Sinon also informed the Trojans that the Wooden Horse had been constructed on such a grand scale as to ensure that it would not be able to pass through the main gate of Troy, preventing the Trojans from capturing the horse and obtaining the blessing of Athena as a result of doing so.

The majority of the Trojans who listened to Sinon’s speech believed what he was saying, but there were others who were skeptical as well. Painting by Giovanni Domenico Tiepolo (1727–1804), The Procession of the Trojan Horse in Troy, Public Domain Art Number 100

Laocoon and Cassandra Doubt the Trojan Horse

To begin with, there was Laocoon, a priest of Apollo in Troy, whom Virgil had heard say the immortal words “I fear the Greeks, even when they bring gifts,” and the priest even went so far as to try and hit the flank of the Trojan Horse with his spear, which Virgil thought was a good idea at the time. Laocoon and his sons were killed by sea serpents before he could do any damage to the Achaeans’ plot. Poseidon, who was associated with the Greeks, intervened before Laocoon and his sons could do any harm.

As a result, the Sinon’s were believed, and the Achaean was granted his freedom by King Priam, who permitted him to roam around Troy while the Trojans plotted how to get the Wooden Horse into Troy.

Keep an eye out for Greeks bringing gifts.

Helen and the Trojan Horse

Once the Trojan Horse got safely inside Troy, the entire city joined in a tremendous celebration, but the heroes trapped inside the Wooden Horse still had one more obstacle to face. Helen, for some reason, recognized the Wooden Horse for what it was, and as she walked around it, Helen would imitate the sounds of the ladies who were married to the Achaean heroes who were housed within. Helen’s motivation for doing so has been contested throughout history, although it is widely accepted that she was demonstrating her own intelligence rather than assisting the Trojans.

HEROES EXIT The Trojan Horse

​As night fell, the celebrations in Troy continued, until the majority of the population of Troy were in a drunken stupor.
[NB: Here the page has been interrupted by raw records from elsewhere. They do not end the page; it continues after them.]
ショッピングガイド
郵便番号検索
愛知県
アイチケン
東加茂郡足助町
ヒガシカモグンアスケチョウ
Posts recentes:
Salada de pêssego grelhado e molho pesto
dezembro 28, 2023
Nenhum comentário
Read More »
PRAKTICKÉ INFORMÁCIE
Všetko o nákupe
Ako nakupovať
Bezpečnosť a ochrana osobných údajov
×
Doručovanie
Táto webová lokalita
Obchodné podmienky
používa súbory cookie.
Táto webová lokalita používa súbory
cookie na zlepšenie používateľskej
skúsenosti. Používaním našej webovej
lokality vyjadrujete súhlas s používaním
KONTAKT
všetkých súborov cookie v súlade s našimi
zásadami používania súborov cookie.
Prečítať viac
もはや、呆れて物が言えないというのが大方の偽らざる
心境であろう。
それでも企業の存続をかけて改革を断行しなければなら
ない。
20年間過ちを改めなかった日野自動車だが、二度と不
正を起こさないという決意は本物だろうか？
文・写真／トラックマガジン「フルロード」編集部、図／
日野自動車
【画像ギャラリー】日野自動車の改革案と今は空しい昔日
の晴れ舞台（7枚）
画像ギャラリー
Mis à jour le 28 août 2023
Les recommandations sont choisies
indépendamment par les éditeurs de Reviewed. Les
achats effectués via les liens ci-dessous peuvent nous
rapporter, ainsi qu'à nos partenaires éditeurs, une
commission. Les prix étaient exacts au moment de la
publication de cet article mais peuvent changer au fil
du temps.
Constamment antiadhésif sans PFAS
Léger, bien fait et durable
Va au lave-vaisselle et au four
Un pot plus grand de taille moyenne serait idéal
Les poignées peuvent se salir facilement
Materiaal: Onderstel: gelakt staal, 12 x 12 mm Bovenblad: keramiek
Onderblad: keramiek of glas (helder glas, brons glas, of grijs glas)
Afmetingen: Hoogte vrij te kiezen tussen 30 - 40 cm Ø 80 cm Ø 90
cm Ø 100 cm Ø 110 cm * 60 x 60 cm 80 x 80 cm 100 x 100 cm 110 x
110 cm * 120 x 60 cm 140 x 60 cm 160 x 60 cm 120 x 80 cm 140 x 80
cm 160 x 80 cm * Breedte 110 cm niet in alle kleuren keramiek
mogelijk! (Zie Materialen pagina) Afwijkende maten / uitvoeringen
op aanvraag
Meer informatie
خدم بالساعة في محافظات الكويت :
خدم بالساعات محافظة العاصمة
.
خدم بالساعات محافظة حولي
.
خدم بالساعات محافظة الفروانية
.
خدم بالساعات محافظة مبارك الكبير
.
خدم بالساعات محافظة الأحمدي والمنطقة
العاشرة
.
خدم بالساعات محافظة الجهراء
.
Then, either Sinon from the outside, or Epeius within, unlocked the hatch to the belly of the Trojan Horse, and deployed the ladder; and one-by-one the Achaean heroes within descended Troy.​At the same time, a signal light was lit, either by Sinon or Helen, recalling the Achaean fleet from its anchorage at Tenedos.Some of the Achaean heroes made their way to the gates of Troy, and silently opened them up, before guarding them to prevent their closure again; and whilst these men awaited the return of the rest of the Achaean army.Other heroes previously hidden with the Trojan Horse, now started to kill the slumbering Trojan heroes and soldiers.

This killing soon turned into a slaughter, and eventually it was said there was but one male survivor of Troy, Aeneas; whilst many of the Trojan Women had become prizes of war.Thus the Trojan Horse had helped to achieve what ten years of fighting could not, the fall of the mighty city of Troy.

Fire at Troy, by Johann Georg Trautmann (1713-1769) – Public Domain Art No. 100

Leave a Reply

Your email address will not be published.